__TASK STATEMENT__
The expected answer is every line of the material that contains the word "Telegram".

:: DATA PROVIDED

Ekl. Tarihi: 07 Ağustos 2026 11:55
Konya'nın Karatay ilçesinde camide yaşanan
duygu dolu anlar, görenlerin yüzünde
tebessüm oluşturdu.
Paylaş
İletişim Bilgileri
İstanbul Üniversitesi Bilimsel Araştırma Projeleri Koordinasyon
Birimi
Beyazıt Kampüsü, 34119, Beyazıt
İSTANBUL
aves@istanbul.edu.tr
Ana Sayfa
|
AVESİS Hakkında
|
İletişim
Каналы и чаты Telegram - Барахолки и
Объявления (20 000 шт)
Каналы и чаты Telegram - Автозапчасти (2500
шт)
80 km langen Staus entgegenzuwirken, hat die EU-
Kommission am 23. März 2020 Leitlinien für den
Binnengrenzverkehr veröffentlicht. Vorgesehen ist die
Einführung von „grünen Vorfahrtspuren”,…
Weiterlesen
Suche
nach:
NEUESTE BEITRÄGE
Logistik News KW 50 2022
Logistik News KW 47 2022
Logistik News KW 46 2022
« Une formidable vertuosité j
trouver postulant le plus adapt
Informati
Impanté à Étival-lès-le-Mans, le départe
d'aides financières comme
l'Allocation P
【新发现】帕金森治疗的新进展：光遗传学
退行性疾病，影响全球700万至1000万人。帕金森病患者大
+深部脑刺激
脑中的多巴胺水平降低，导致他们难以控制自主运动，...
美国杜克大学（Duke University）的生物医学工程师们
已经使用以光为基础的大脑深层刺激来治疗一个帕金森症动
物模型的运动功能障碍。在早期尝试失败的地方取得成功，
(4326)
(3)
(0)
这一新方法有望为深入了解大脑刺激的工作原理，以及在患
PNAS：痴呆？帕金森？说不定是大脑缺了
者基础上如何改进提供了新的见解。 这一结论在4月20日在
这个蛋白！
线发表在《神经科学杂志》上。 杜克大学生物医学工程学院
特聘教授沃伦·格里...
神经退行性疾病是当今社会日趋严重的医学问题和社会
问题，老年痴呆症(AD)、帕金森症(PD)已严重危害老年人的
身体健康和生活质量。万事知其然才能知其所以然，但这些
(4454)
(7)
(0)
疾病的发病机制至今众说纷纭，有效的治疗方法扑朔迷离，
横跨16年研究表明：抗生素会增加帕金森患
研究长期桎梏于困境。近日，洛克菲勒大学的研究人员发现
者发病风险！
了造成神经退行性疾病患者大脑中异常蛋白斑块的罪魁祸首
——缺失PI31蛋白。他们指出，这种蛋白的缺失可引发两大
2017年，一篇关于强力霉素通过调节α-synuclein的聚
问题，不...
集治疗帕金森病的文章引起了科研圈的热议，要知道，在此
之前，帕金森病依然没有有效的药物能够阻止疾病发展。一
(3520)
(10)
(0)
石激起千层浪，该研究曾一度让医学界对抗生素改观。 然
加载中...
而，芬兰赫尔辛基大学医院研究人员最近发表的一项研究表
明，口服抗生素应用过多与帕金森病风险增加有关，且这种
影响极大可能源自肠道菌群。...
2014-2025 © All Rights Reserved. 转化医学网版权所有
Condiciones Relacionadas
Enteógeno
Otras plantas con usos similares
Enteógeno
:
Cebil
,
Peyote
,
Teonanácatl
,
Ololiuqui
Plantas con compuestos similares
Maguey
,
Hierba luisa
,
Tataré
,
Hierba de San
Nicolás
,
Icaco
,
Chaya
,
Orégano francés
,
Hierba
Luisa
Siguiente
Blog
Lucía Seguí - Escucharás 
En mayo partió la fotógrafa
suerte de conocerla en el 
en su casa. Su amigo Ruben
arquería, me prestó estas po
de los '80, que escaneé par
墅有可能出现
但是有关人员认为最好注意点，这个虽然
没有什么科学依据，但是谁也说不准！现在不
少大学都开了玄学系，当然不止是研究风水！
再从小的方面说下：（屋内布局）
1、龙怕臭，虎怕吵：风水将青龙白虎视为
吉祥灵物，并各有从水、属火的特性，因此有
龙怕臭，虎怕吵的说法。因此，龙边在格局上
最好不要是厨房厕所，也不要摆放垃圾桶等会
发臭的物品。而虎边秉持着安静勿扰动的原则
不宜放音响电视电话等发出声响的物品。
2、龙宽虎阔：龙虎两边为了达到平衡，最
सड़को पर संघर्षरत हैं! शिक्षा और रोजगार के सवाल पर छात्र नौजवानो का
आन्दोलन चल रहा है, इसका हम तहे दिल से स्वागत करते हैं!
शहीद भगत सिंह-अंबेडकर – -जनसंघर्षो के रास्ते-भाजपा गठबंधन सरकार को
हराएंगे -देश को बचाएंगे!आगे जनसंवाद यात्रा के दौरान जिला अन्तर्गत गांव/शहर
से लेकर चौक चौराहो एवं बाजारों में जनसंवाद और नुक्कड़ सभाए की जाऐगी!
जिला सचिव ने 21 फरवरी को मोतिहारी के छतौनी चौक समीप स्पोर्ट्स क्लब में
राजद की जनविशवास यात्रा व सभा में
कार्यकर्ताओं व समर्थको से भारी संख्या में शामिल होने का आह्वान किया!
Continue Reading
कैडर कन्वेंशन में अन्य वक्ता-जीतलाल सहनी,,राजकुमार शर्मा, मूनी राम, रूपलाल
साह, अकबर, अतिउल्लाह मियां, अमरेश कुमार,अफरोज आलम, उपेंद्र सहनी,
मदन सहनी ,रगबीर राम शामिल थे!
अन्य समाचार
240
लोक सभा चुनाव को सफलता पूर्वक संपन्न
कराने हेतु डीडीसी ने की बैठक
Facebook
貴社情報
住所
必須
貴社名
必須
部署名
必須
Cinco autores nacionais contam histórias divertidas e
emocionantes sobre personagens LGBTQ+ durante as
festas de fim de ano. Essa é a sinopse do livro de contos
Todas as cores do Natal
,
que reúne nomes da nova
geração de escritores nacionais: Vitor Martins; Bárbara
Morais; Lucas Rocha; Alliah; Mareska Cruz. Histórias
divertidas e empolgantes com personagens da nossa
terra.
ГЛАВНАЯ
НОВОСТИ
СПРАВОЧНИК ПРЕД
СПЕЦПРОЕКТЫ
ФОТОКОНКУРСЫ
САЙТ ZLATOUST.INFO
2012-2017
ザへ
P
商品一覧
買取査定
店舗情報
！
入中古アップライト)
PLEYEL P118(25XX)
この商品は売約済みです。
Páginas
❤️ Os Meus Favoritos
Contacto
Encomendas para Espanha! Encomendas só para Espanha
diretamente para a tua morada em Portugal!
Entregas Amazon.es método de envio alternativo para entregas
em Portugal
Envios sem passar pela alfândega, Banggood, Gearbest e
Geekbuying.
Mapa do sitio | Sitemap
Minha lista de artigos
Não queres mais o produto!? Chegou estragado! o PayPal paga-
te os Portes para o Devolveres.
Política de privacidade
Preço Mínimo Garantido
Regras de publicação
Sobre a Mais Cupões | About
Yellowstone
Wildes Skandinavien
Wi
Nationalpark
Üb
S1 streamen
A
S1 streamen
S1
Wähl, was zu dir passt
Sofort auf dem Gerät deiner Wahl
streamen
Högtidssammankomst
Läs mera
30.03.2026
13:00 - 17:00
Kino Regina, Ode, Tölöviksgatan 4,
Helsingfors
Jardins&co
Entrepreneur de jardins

::::

__RESPONSE__
Каналы и чаты Telegram - Барахолки и
Каналы и чаты Telegram - Автозапчасти (2500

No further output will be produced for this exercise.